• WORK TO BE COMPLETED
From the data below, repeat exactly the lines from the line with "شرایط ارسال کالا" to the line with "گارانتی اصالت و سلامت کالا", both included.

** RECORD SET follows **

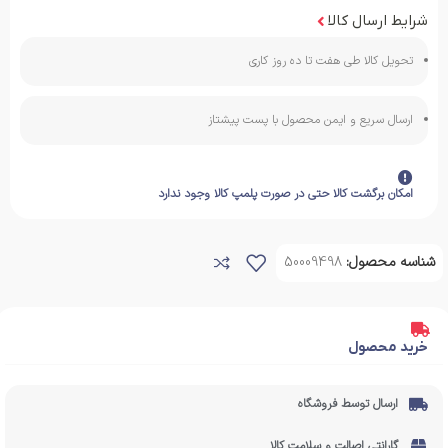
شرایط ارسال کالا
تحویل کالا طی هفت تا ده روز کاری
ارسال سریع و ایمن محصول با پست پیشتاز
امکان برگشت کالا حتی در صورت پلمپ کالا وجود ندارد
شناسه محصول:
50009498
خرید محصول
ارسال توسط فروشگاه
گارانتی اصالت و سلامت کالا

** End of RECORD SET **
** RECORD SET follows **

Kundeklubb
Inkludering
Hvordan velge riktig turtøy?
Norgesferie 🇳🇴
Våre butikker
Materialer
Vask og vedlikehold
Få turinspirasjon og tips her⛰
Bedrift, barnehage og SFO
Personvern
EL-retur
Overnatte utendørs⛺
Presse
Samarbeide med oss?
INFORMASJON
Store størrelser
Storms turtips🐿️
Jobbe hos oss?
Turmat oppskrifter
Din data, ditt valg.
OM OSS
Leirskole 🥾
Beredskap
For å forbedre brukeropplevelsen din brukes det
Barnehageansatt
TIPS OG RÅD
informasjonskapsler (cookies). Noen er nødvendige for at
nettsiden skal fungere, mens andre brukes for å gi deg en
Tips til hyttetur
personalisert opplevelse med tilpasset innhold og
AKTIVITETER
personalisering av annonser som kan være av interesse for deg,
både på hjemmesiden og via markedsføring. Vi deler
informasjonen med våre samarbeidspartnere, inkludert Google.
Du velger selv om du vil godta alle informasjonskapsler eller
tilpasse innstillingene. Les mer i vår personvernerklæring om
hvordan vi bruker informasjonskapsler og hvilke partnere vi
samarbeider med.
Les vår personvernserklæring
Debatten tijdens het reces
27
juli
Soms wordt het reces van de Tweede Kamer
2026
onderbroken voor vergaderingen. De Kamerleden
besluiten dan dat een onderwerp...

** End of RECORD SET **
** RECORD SET follows **

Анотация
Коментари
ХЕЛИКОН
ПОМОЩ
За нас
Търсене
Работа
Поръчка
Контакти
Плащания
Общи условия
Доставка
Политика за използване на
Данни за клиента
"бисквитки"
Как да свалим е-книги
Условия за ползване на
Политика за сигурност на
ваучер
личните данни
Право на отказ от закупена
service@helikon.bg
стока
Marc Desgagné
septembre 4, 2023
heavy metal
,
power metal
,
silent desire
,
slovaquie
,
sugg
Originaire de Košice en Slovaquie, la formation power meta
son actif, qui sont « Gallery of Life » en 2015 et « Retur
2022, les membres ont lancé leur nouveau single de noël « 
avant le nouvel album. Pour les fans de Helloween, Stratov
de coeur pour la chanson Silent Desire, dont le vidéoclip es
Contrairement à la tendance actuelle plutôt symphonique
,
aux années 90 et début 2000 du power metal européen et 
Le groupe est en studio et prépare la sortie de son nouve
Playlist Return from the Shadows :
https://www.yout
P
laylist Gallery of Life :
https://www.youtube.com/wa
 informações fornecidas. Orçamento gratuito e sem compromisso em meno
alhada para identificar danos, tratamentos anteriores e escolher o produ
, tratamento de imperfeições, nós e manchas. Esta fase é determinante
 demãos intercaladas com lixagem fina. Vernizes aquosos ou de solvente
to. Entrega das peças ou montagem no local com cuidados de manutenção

** End of RECORD SET **

• FINISHED TASK
شرایط ارسال کالا
تحویل کالا طی هفت تا ده روز کاری
ارسال سریع و ایمن محصول با پست پیشتاز
امکان برگشت کالا حتی در صورت پلمپ کالا وجود ندارد
شناسه محصول:
50009498
خرید محصول
ارسال توسط فروشگاه
گارانتی اصالت و سلامت کالا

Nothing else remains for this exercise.